A gentle introduction to collapse-based
machine unlearning

Blogpost about the preprint:
Model Collapse Is Not a Bug but a Feature in Machine Unlearning for LLMs
Yan Scholten$^1$, Sophie Xhonneux$^2$, Leo Schwinn$^{*,1}$, and Stephan Günnemann$^{*,1}$

$^1$ TUM
$^2$ Mila, Université de Montréal

▸ PDF ▸ Abstract ▸ Code ▸ Cite

Current unlearning methods for LLMs optimize on the private information they seek to remove by incorporating it into their fine-tuning data. We argue this not only risks reinforcing exposure to sensitive data, it also fundamentally contradicts the principle of minimizing its use. As a remedy, we propose a novel unlearning method - Partial Model Collapse (PMC), which does not require unlearning targets in the unlearning objective. Our approach is inspired by recent observations that training generative models on their own generations leads to distribution collapse, effectively removing information from model outputs. Our central insight is that model collapse can be leveraged for machine unlearning by deliberately triggering it for data we aim to remove. We theoretically analyze that our approach converges to the desired outcome, i.e. the model unlearns the data targeted for removal. We empirically demonstrate that PMC overcomes three key limitations of existing unlearning methods that explicitly optimize on unlearning targets, and more effectively removes private information from model outputs while preserving general model utility. Overall, our contributions represent an important step toward more comprehensive unlearning that aligns with real-world privacy constraints.

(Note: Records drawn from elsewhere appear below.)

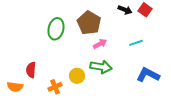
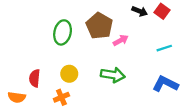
cyan line: (136, 43) -> (164, 48), moved
pink arrow: (100, 44) -> (121, 40), moved
yellow circle: (77, 76) -> (69, 74), moved

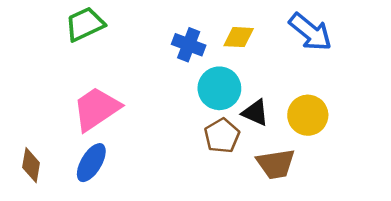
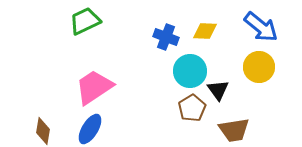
black triangle: (255, 113) -> (218, 90), turned 30
yellow circle: (308, 115) -> (259, 67), moved

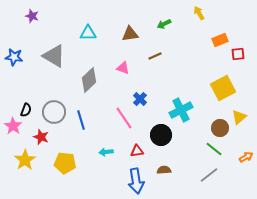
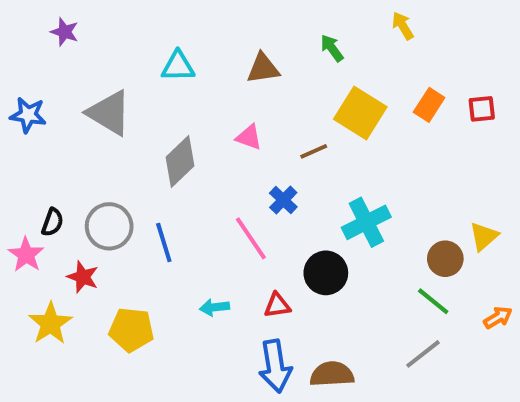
green arrow: (164, 24) -> (332, 48), turned 80
orange rectangle: (220, 40) -> (429, 105), moved, turned -35
brown line: (155, 56) -> (314, 151), moved
yellow square: (223, 88) -> (360, 113), moved, turned -30
brown semicircle: (164, 170) -> (332, 374), moved, size x1.5

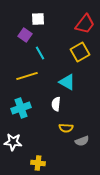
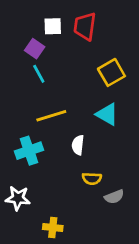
red trapezoid: (85, 24) -> (85, 26), moved, turned 150
cyan line: (40, 53) -> (39, 74), moved
yellow line: (27, 76) -> (51, 116), moved
cyan triangle: (67, 82) -> (107, 114), moved

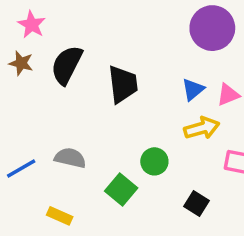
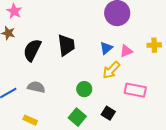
black semicircle: (67, 65) -> (32, 50), moved
yellow arrow: (202, 128) -> (111, 70), turned 150
green square: (121, 189) -> (77, 117), moved

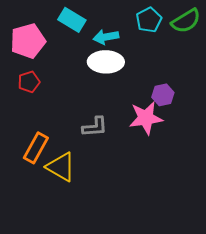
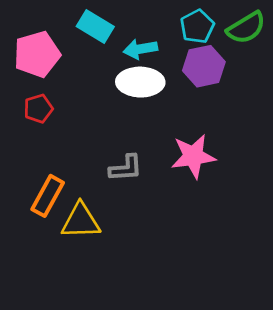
purple hexagon: (163, 95) -> (204, 66), moved, size x1.4
yellow triangle: (61, 167) -> (81, 221), turned -32

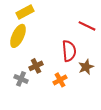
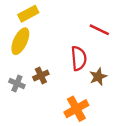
gray cross: (21, 79) -> (17, 84), moved
orange cross: (60, 80) -> (76, 109), moved, size x1.5

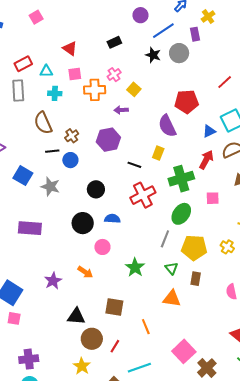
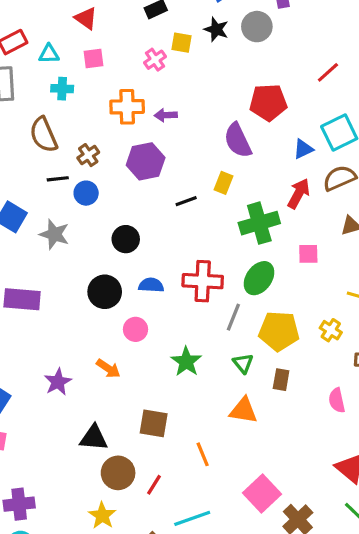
yellow square: (134, 89) -> (181, 43), moved, turned -32
orange cross: (95, 90) -> (127, 107), moved
black line: (134, 165) -> (186, 201), turned -40
red cross: (143, 195) -> (203, 281), moved, turned 30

  @misc{scholten2025modelcollapse,
    title={Model Collapse Is Not a Bug but a Feature in Machine Unlearning for LLMs},
    author={Yan Scholten and Sophie Xhonneux and Leo Schwinn and Stephan Günnemann},
    year={2025},
    eprint={2507.04219},
    archivePrefix={arXiv},
    primaryClass={cs.LG},
    url={https://arxiv.org/abs/2507.04219},
  }

October, 2025

Introduction

What happens when a new chatbot is released and it somehow knows where you, a private person, live? It should forget! But in the age of large language models (LLMs), that’s easier said than done. Completely retraining the model from scratch without the unwanted data would be far too slow and costly. This is what machine unlearning is trying to solve—an emerging field focused on making AI forget specific information efficiently, without a complete reset.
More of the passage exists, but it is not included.